The algorithm first constructs a set of splice graphs from a TopHat2 [9] map of the RNA-seq reads using the graph construction routine in the CEM [5] assembly package (Figure 1(1)). Next, for each splice graph, a set of candidate transcripts is constructed by iteratively traversing paths in the graph and pruning the edges with lowest coverage until the total number of candidates does not exceed 100 (Figure 1(2)). Provided with a set of transcript candidates, we use Bayesian inference to determine the most likely combination of candidates and corresponding abundance levels.

Figure 1
figure 1

Outline of the Bayesembler algorithm. (1) A splice graph is first constructed from the RNA-seq data. (2) Transcript candidates are subsequently enumerated by exhaustively searching paths in the graph. (3–5) Gibbs sampling is then used to infer the posterior distribution over expressed candidates, their abundances and assignments of reads to candidates. (3) The sampler is initialised by randomly sampling a candidate assignment for each paired-end read and proceeds as follows. (4a) First, candidate expression values (i.e. binary values indicating whether the candidate has non-zero abundance) are sampled conditioned on an assignment of reads. (4b) Next, abundance values are sampled conditioned on the expressions and read assignments. (4c) Finally, read-to-candidate assignments are sampled conditioned on the transcript expression and abundance values, and the conditional probabilities of observing the reads given the candidates. (5a,b) The fraction of iterations a candidate transcript is expressed during sampling and its mean abundance level across expressed iterations are then used to estimate candidate confidence and abundance levels, respectively. (6) The final assembly is produced by selecting the transcript candidates with highest confidence.

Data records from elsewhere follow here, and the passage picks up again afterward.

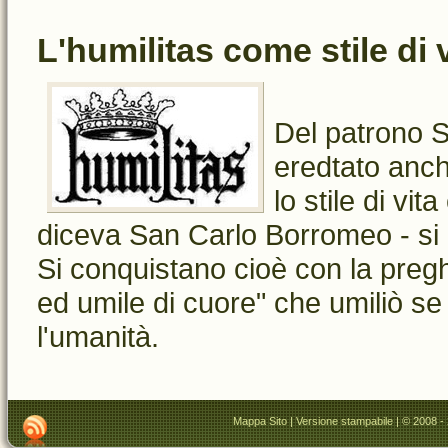
L'humilitas come stile di 
Del patrono S
eredtato anche
lo stile di vit
diceva San Carlo Borromeo - si 
Si conquistano cioè con la pregh
ed umile di cuore" che umiliò se
l'umanità.
Mappa Sito
|
Versione stampabile
| © 2008 -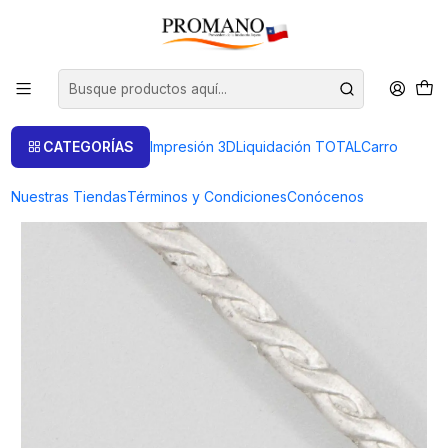
Inicio
Semielaborados Plata
Láminas Texturizadas
BARRA MONOGRABADAS Num. 3 - 7GRS.
CATEGORÍAS
Impresión 3D
Liquidación TOTAL
Carro
Nuestras Tiendas
Términos y Condiciones
Conócenos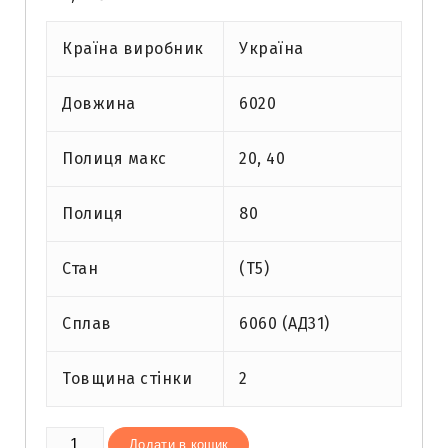
Країна виробник
Україна
Довжина
6020
Полиця макс
20, 40
Полиця
80
Стан
(Т5)
Сплав
6060 (АД31)
Товщина стінки
2
Труба
Додати в кошик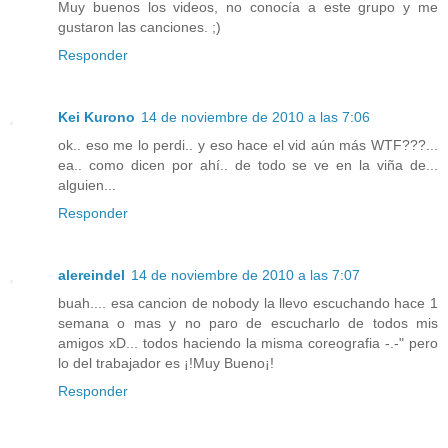
Muy buenos los videos, no conocía a este grupo y me
gustaron las canciones. ;)
Responder
Kei Kurono
14 de noviembre de 2010 a las 7:06
ok.. eso me lo perdi.. y eso hace el vid aún más WTF???...
ea.. como dicen por ahí.. de todo se ve en la viña de...
alguien...
Responder
alereindel
14 de noviembre de 2010 a las 7:07
buah.... esa cancion de nobody la llevo escuchando hace 1
semana o mas y no paro de escucharlo de todos mis
amigos xD... todos haciendo la misma coreografia -.-" pero
lo del trabajador es ¡!Muy Bueno¡!
Responder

Our inference method is built on a generative model of the RNA sequencing process. In the model, each candidate is associated with a binary random variable, which models whether the candidate is expressed (i.e. has non-zero abundance); this construct allows us to model our prior expectation of sparsity in the number of expressed candidates. Each expressed transcript is further associated with a real-valued random variable, which models its relative abundance. Finally, we assume that the binary variables share a Bernoulli prior distribution, which controls the number of expressed candidates, and further assume a symmetric Dirichlet prior distribution on the abundances of the expressed transcripts. Intuitively, this construct decouples the distribution of candidate expression from the distribution over abundance levels and hereby contrasts with most current approaches by not penalising lowly abundant transcripts. To specify a complete generative model of the RNA sequencing process, we assume that for each transcript a binary variable is first drawn from the Bernoulli distribution, followed by a draw of abundance values from the Dirichlet distribution for the expressed transcripts. For each paired-end read to be generated, a transcript is then drawn from the categorical distribution specified by the relative abundances, followed by sampling of a paired-end read from the transcript, essentially as described by Pachter [10].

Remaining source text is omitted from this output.